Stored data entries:
::::::::

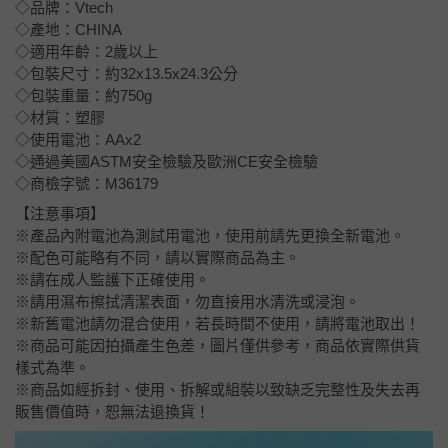
◇品牌：Vtech
◇產地：CHINA
◇適用年齡：2歲以上
◇包裝尺寸：約32x13.5x24.3公分
◇包裝重量：約750g
◇材質：塑膠
◇使用電池：AAx2
◇通過美國ASTM安全檢驗及歐洲CE安全檢驗
◇商檢字號：M36179
【注意事項】
※產品內附電池為測試用電池，使用前請先更換全新電池。
※配色可能略有不同，請以實際商品為主。
※請在成人監護下正確使用。
※請用濕布擦拭清潔表面，勿直接用水清洗或浸泡。
※新舊電池請勿混合使用，若長時間不使用，請將電池取出！
※商品可能因拍攝產生色差，圖片僅供參考，商品依實際供貨
樣式為準。
※商品如經拆封、使用、拆解或組裝以致缺乏完整性及失去再
販售價值時，恕無法退換貨！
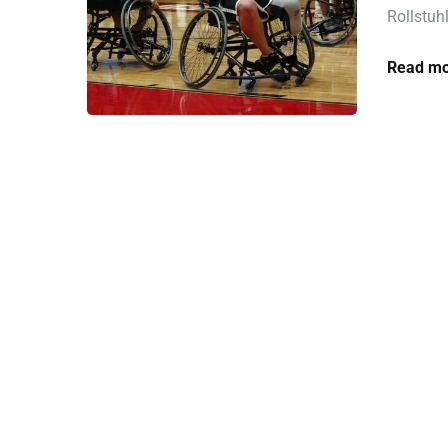
Rollstuhl
Read mo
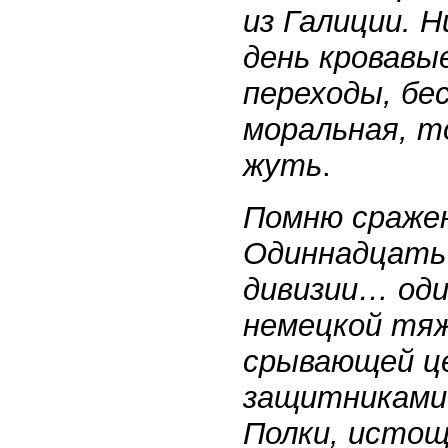
из Галиции. Н
день кровавые
переходы, бе
моральная, т
жуть
.
Помню сражен
Одиннадцать 
дивизии… оди
немецкой тяж
срывающей це
защитниками 
Полки, истощ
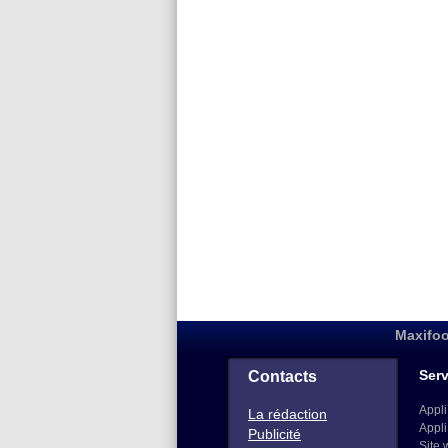
Maxifoo
Serv
Contacts
Appli
La rédaction
Appli
Publicité
Site 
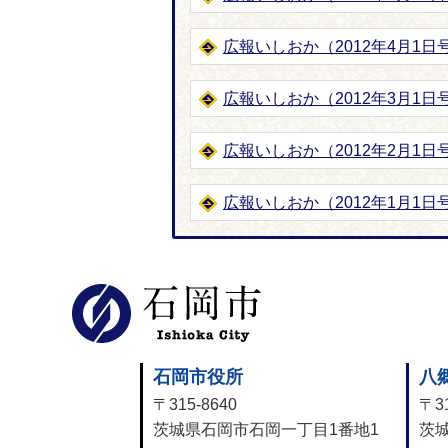
広報いしおか（2012年4月1日号-
広報いしおか（2012年3月1日号-
広報いしおか（2012年2月1日号-
広報いしおか（2012年1月1日号-
石岡市公式
石岡市役所
八
〒315-8640
〒31
茨城県石岡市石岡一丁目1番地1
茨城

::::::::

PROBLEM DETAILS:
Without including any pictures, reproduce the data exactly.

FINISHED TASK:
◇品牌：Vtech
◇產地：CHINA
◇適用年齡：2歲以上
◇包裝尺寸：約32x13.5x24.3公分
◇包裝重量：約750g
◇材質：塑膠
◇使用電池：AAx2
◇通過美國ASTM安全檢驗及歐洲CE安全檢驗
◇商檢字號：M36179
【注意事項】
※產品內附電池為測試用電池，使用前請先更換全新電池。
※配色可能略有不同，請以實際商品為主。
※請在成人監護下正確使用。
※請用濕布擦拭清潔表面，勿直接用水清洗或浸泡。
※新舊電池請勿混合使用，若長時間不使用，請將電池取出！
※商品可能因拍攝產生色差，圖片僅供參考，商品依實際供貨
樣式為準。
※商品如經拆封、使用、拆解或組裝以致缺乏完整性及失去再
販售價值時，恕無法退換貨！
Rollstuhl
Read mo
из Галиции. Н
день кровавые
переходы, бе
моральная, т
жуть
.
Помню сражен
Одиннадцать 
дивизии… оди
немецкой тяж
срывающей це
защитниками 
Полки, истощ
Maxifoo
Serv
Contacts
Appli
La rédaction
Appli
Publicité
Site 
広報いしおか（2012年4月1日号-
広報いしおか（2012年3月1日号-
広報いしおか（2012年2月1日号-
広報いしおか（2012年1月1日号-
石岡市公式
石岡市役所
八
〒315-8640
〒31
茨城県石岡市石岡一丁目1番地1
茨城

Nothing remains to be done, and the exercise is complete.